GDPR Data Protection Update part 2 – using data
The new Data Protection update (GDPR) has been published (May 2016), but will take two years to come into effect. That gives all businesses that collect or use data to get prepared. And you will need to be ready as the penalties have been significantly increased.
With these changes, data protection and marketing opt-in has moved from departmental responsibility to a boardroom agenda item.
So down to business…
What does the EU Data Protection Update (GDPR) mean for You
The General Data Protection Regulations (GDPR) are a game changer. You need to know the details and you need to act on the details.
The changes affect the following areas.
- How you collect data
- How you use the data you collect
- Your bottom line – if you get this wrong, you will be fined and that could mean a lot of money.
It’s a complex subject, so we are going address this piece by piece, and in the spirit of the (GDPR) data protection regulations we are going to do our best to use simple English to it’s easy to understand.
This post focuses on data collection points 3 and 4.
How to use the data we collect.
Let’s start with a key definition…
What is personal data
This is a biggie, as it’s a major change and the key foundation of the regulations (GDPR).
Personal data is defined as “any information relating to an identified or identifiable natural person ‘data subject’; an identifiable person is one who can be identified, directly or indirectly in particular by reference to an identifier… or to one or more factors specific to the physical, physiological, genetic, mental, economic, cultural or social identity of that person ”.
So that’s pretty much any data that can be used to market to people. And it also bites digital in the proverbial backside.
Certain types of “online” data may be personal, such as online identifiers, location data, and identification number (device identifiers, cookie ID’s, IP addresses and Radio Frequency Identification tags…)
So if you can link the information knowingly back to an individual, that’s personal data.
What you need to do…
These changes will need to become common practice within your business. Here’s where you start…
- The review and update of your privacy policies, privacy notices and you probably going to need to update your business terms and conditions to reflect any changes,
- Review or establish the setup of new technical and administrative process, (e.g. data security breach notification requirements),
- The review your data security standards,
- The review your data processing contracts or other agreements with processors, partners, and clients,
- The review of the legal basis for international data transfers to countries – if outside the European Union.
The Data Protection Principles
Now that you understand what ‘personal data’ is. You need to know how to manage the personal data you hold. The GDPR defines principles for processing personal data, these are that personal data must be…
(1) Processed lawfully, fairly and in a transparent manner,
(2) Collected for specified explicit and legitimate purposes – and only those purposes.
(3) Adequate relevant and limited to what is necessary in relation to the purposes for which they are processed (data minimisation),
(4) Kept up to date,
(5) Kept in a form which permits identification of data subjects for no longer than is necessary for the purposes for which the personal data are processed,
(6) Processed in a way that ensures appropriate security of the personal data.

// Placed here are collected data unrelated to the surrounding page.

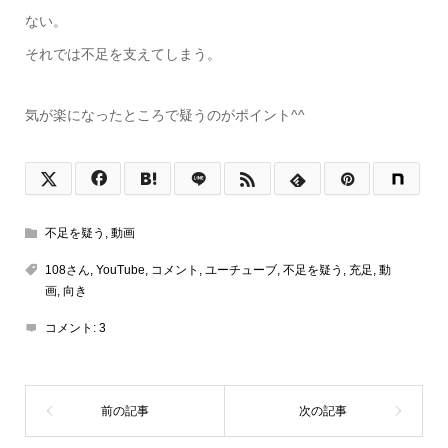
ない。
それでは不足を支えてしまう。
気が楽になったところで疑うのがポイント^^
不足を疑う
,
動画
108さん
,
YouTube
,
コメント
,
ユーチューブ
,
不足を疑う
,
充足
,
動
画
,
向き
コメント:
3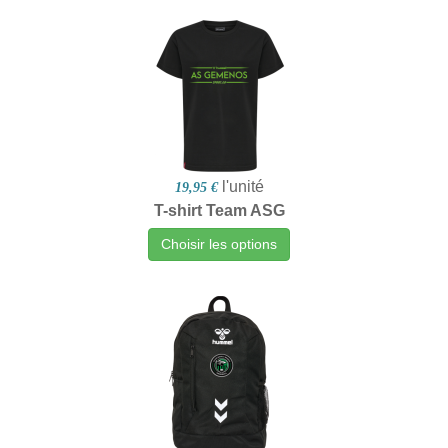
l'unité
19,95 €
T-shirt Team ASG
Choisir les options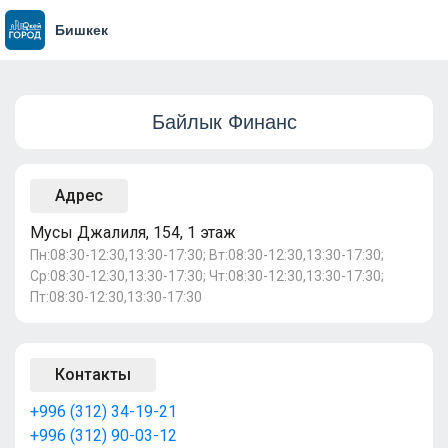
Бишкек
Байлык Финанс
Адрес
Мусы Джалиля, 154, 1 этаж
Пн:08:30-12:30,13:30-17:30; Вт:08:30-12:30,13:30-17:30;
Ср:08:30-12:30,13:30-17:30; Чт:08:30-12:30,13:30-17:30;
Пт:08:30-12:30,13:30-17:30
Контакты
+996 (312) 34-19-21
+996 (312) 90-03-12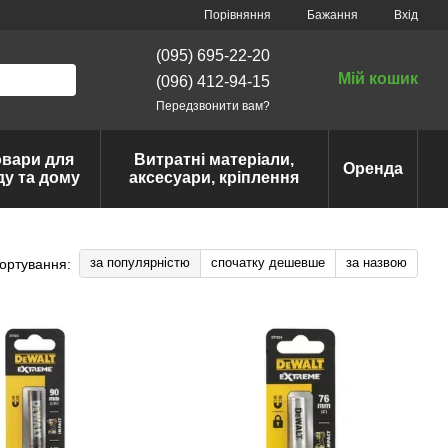
Порівняння
Бажання
Вхід
(095) 695-22-20
Мій кошик
(096) 412-94-15
Передзвонити вам?
овари для
Витратні матеріали,
Оренда
ду та дому
аксесуари, кріплення
за популярністю
спочатку дешевше
за назвою
ортування: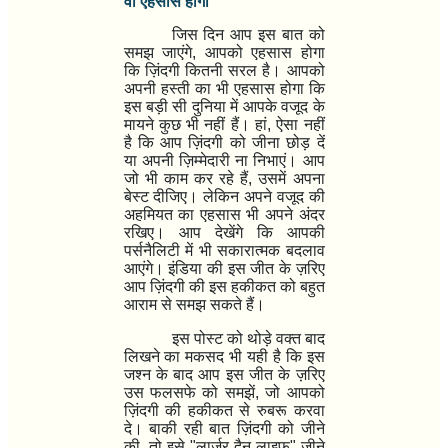
वो एहसास होगा
जिस दिन आप इस बात को
समझ जाएंगे,
आपको एहसास होगा
कि ज़िंदगी कितनी सरल है।
आपको
अपनी
हस्ती का भी एहसास होगा कि
इस बड़ी सी दुनिया में आपके वजूद के
मायने कुछ भी नहीं हैं।
हां, ऐसा नहीं
है कि आप ज़िंदगी को जीना छोड़ दें
या अपनी ज़िम्मेदारी ना निभाएं।
आप
जो भी काम कर रहे हैं, उसमें
अपना
बेस्ट दीजिए।
लेकिन
अपने वजूद की
अहमियत का एहसास भी अपने अंदर
रखिए।
आप देखेंगे कि
आपकी
पर्सनैलिटी में भी सकारात्मक बदलाव
आएंगे।
इंडिया की इस जीत के ज़रिए
आप ज़िंदगी की इस हकीकत को बहुत
आराम से समझ सकते हैं।
इस पोस्ट को थोड़े वक्त बाद
लिखने का मकसद भी यही है कि
इस
जश्न के बाद आप इस जीत के ज़रिए
उस फलसफे को समझें, जो आपको
ज़िंदगी की हकीकत से रुबरू करवा
दे।
बाकी रही बात
ज़िंदगी को जीने
की, तो इसे "लार्जर दैन लाइफ" जीने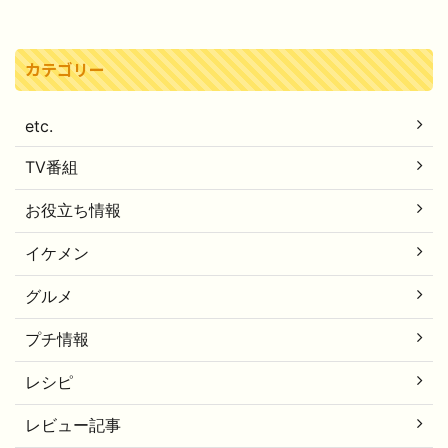
カテゴリー
etc.
TV番組
お役立ち情報
イケメン
グルメ
プチ情報
レシピ
レビュー記事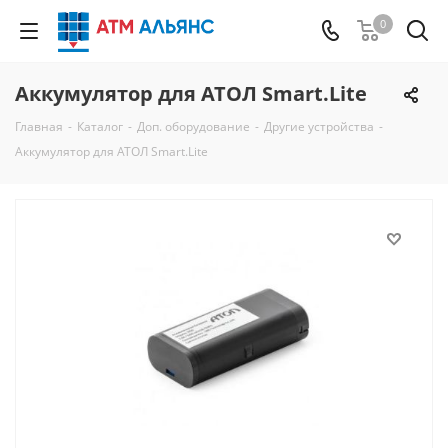
0
Аккумулятор для АТОЛ Smart.Lite
Главная
-
Каталог
-
Доп. оборудование
-
Другие устройства
-
Аккумулятор для АТОЛ Smart.Lite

So how can I process personal data?
You need to process the personal data you collect in line with the consent you’ve received.

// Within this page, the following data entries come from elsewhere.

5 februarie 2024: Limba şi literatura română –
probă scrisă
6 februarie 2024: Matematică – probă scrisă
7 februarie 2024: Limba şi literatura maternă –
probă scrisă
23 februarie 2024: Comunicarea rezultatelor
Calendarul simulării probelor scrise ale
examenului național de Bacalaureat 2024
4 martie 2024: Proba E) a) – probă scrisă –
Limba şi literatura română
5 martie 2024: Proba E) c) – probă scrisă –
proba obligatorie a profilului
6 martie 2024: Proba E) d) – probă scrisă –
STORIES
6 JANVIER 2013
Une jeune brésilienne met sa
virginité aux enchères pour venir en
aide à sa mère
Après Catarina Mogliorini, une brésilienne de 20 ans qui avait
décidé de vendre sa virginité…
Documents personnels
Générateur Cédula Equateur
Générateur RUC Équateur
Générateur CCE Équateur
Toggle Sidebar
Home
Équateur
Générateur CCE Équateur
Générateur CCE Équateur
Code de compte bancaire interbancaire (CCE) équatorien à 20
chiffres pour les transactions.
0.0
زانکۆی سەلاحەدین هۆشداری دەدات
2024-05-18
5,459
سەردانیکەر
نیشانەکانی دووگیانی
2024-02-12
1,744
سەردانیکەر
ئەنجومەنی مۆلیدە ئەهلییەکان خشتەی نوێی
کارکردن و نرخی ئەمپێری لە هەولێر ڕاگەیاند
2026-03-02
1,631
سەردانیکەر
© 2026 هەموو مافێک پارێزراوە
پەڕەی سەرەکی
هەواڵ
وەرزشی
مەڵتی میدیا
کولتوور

You need to give clarity around all the personal data you collect, if it’s directly linked to an individual, you need to make sure you have their consent – or you won’t be able to use it.

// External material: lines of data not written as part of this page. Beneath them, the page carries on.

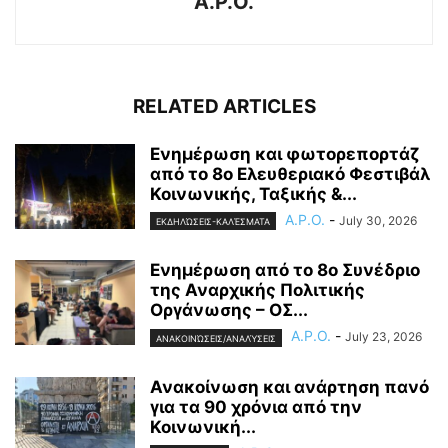
A.P.O.
RELATED ARTICLES
Ενημέρωση και φωτορεπορτάζ
από το 8ο Ελευθεριακό Φεστιβάλ
Κοινωνικής, Ταξικής &...
A.P.O.
-
July 30, 2026
ΕΚΔΗΛΏΣΕΙΣ-ΚΑΛΈΣΜΑΤΑ
Ενημέρωση από το 8ο Συνέδριο
της Αναρχικής Πολιτικής
Οργάνωσης – ΟΣ...
A.P.O.
-
July 23, 2026
ΑΝΑΚΟΙΝΏΣΕΙΣ/ΑΝΑΛΎΣΕΙΣ
Ανακοίνωση και ανάρτηση πανό
για τα 90 χρόνια από την
Κοινωνική...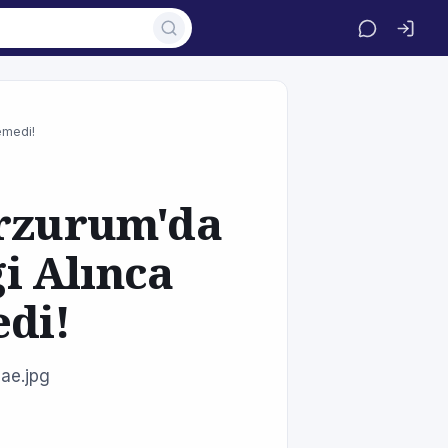
yemedi!
Erzurum'da
gi Alınca
edi!
ae.jpg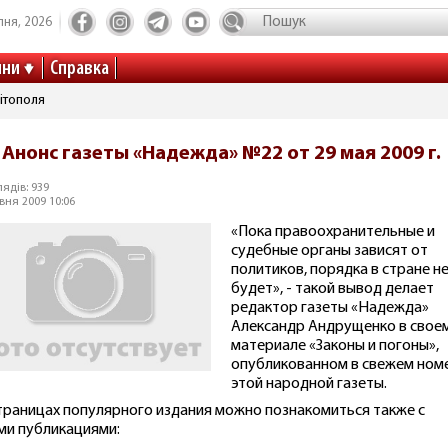
пня, 2026
ини
Справка
ітополя
Анонс газеты «Надежда» №22 от 29 мая 2009 г.
ядів: 939
вня 2009 10:06
«Пока правоохранительные и
судебные органы зависят от
политиков, порядка в стране н
будет», - такой вывод делает
редактор газеты «Надежда»
Александр Андрущенко в свое
материале «Законы и погоны»,
опубликованном в свежем ном
этой народной газеты.
траницах популярного издания можно познакомиться также с
ми публикациями:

Keeping in line – Privacy by Design
Data protection and processing is not longer a consideration, it’s about to become a requirement. Reflecting the fact that data is an asset for your business. You are required to be accountable, and demonstrate your accountability.
So you need to make sure that:
- You build data protection into projects from the start, and that privacy settings are set to opt-out rather than opt-in. You need to prove that people have decided to explicitly opt-in.
- You keep your data protection policies and procedures up to date with your operations.
Reasons to pay attention.
If you don’t comply, then the fines are likely to be significant. Up to 20 million EURO or 4% of global turnover.
As I said earlier in the article, GDRP now makes data control a boardroom concern.